Sometimes she goes undercover as an aunt or a neighbor — once she pretended to be an old classmate of someone's mom.

One-Stop Healthcare

To help people stick with treatment for life, Drexel and the Dorothy Mann Center designed health care sites that provide more comprehensive care.

At Drexel, "The woman sees the obstetrician or a midwife, they'll see the social worker that works in the HIV clinic, they'll see myself, a nurse practitioner to take care of their HIV. They'll see a psychologist, they'll see a nutritionist," Erika Aaron said.

One Mann Center patient, we're calling her "Katrina" to protect her privacy, found out she was HIV positive about a month before her due date. She was devastated at first.

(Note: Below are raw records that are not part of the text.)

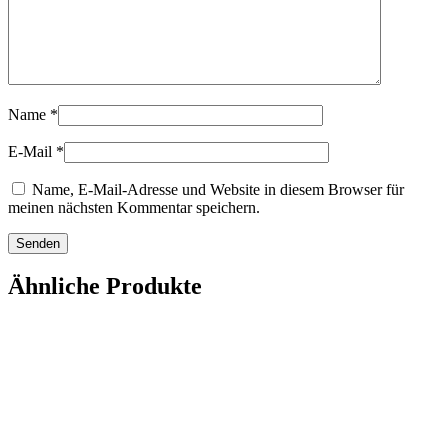
Name
*
E-Mail
*
Name, E-Mail-Adresse und Website in diesem Browser für
meinen nächsten Kommentar speichern.
Ähnliche Produkte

Katrina remembers hormones raging and being sleep deprived in the first weeks after her son was born. In those early days, every time she had to go to a doctor's appointment, it was a reality check.

"This is really you, this is really happening. The red ribbons are in your face," Katrina said. "It was such a struggle just to come to the doctor mentally."

It was a relief to book one day of appointments for both herself and her son, Katrina said.

"Almost like Super Walmart, one-stop shop," she said.

And it's keeping mothers in treatment. 

At the two-one stop HIV clinics in Philadelphia, about 72 percent of postpartum patients were connected to care three months after delivery, nearly twice the citywide average.